London-based curator Vali Mahlouji explores the various contexts that underline Farmanfarmaian’s iconic merging of Persian tradition and craft of her native country Iran with genres of western abstraction from the 1960s and 70s onwards.
After twenty-six years of exile following the Iranian revolution, the artist returned in Tehran in 2004 with her work receiving broad recognition and eventually institutional support. To better understand Farmanfarmaian’s work, Mahlouji will examine her cosmopolitan, modernizing impulses and undisciplined return to tradition against the background of the cross-cultural, and emphatically transnational histories of art in the 1960s and 1970s. Her practice will be juxtaposed with and contrasted against a set of prevalent discourses focused on the rediscovery, deconstruction and appropriation of native traditions in the immediate postcolonial period.

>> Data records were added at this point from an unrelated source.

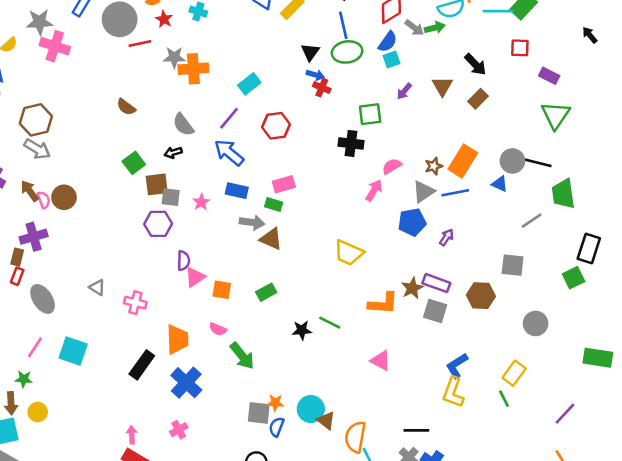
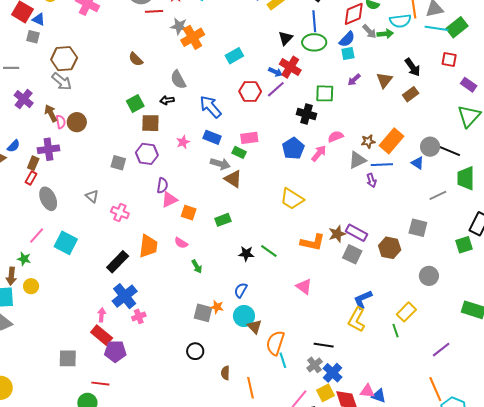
orange cross: (193, 69) -> (193, 37), turned -35
blue arrow: (315, 75) -> (275, 72), moved
red cross: (322, 88) -> (290, 67), size x1.5
purple line: (229, 118) -> (276, 89), moved
gray square: (171, 197) -> (118, 163), moved
blue pentagon: (412, 222) -> (293, 148), moved, turned -30
purple arrow: (446, 237) -> (371, 180), moved, turned 120
green arrow: (242, 356) -> (197, 266), size x0.6
blue cross: (186, 383) -> (125, 296), moved
blue semicircle: (277, 427) -> (241, 290), moved

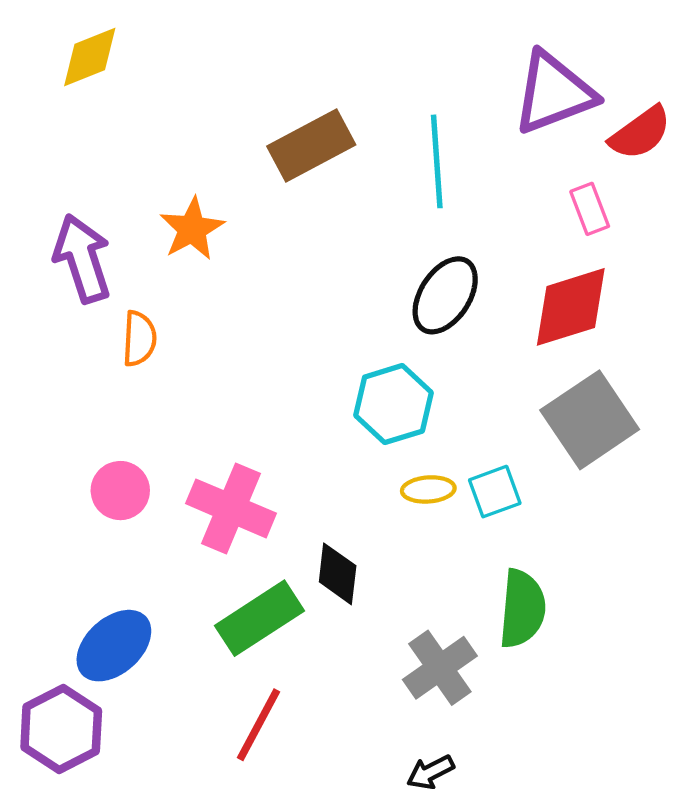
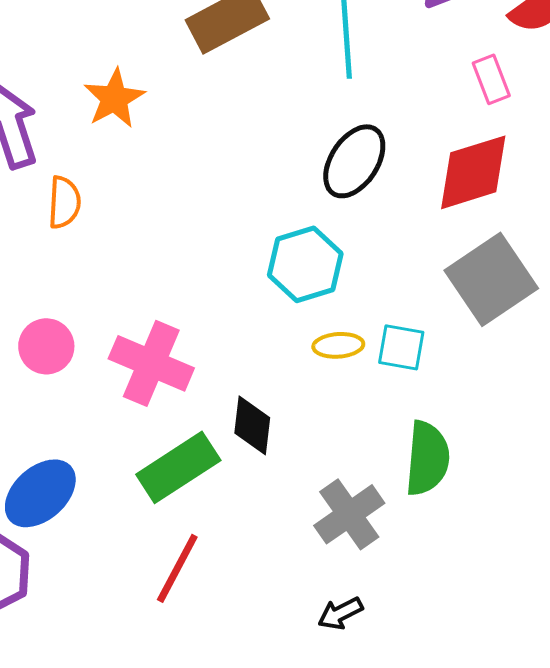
cyan square: (495, 492) -> (401, 347), turned 30

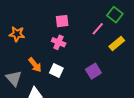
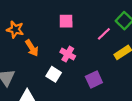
pink cross: (59, 42) -> (68, 54), moved
orange arrow: (35, 65) -> (32, 48), moved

Vali Mahlouji is a London-based curator, founder of Archaeology of the Final Decade, independent advisor to the British Museum and director of Kaveh Golestan Estate. Mahlouji’s recent work includes exhibitions at Foam Fotografiemuseum Amsterdam, Musée d’Art Moderne de la Ville de Paris, MAXXI Museo nazionale delle arti del XXI secolo, Whitechapel Gallery, Photo London, Prince Claus Fund, Singapore International Festival of Arts, Art Dubai Modern, Bergen Triennial, Open Eye Gallery and Dhaka Art Summit 2018. Read more about Mahlouji's advisory role with Art Dubai Modern here
Founded in 2010, Archaeology of the Final Decade (AOTFD) is a non-profit curatorial and educational platform, which researches histories of nations condemned by social displacement, cultural annihilation or deliberate disappearance. AOTFD engages with accounts of culture, which have been lost through material destruction, acts of censorship, political, economic or human contingencies. The research identifies, investigates and re-circulates significant cultural and artistic materials that have remained obscure, under-exposed, endangered, banned or in some instances destroyed. AOTFD materials have been acquired by Tate Modern, Musée d’Art Moderne de la Ville de Paris, Smithsonian Institute and Los Angeles County Museum of Art (LACMA).For further more details here.
Farmanfarmaian was born in Qazvin, Iran in 1924. Between 1945 and 1957, she spent her formative years amidst the New York art scene, a time marked by friendships with fellow artists such as Frank Stella and Andy Warhol, before returning to Iran. Exiled following the Iranian Revolution of 1979, Farmanfarmaian returned once again to her native Iran and has been firmly re-established there since 2004. Farmanfarmaian is considered to be one of the most important Iranian artists working today.
Sunset, Sunrise reflects a life lived between two cultures, across histories of East and West. It investigates the abundance and mystery of nature, the universe and our place within it. More than seventy artworks are on display ranging from painting, sculpture, jewellery and tapestry to collages and works on paper. There are previously unseen drawings such as Untitled 4 (2017) and Untitled (2012) together with her signature mirrored pieces. Often kaleidoscopic with rich geometric and architectural forms, these works encapsulate Farmanfarmaian’s ability to merge traditional Persian techniques with contemporary Western abstraction.
This talk took place on 14 November 2018 at IMMA.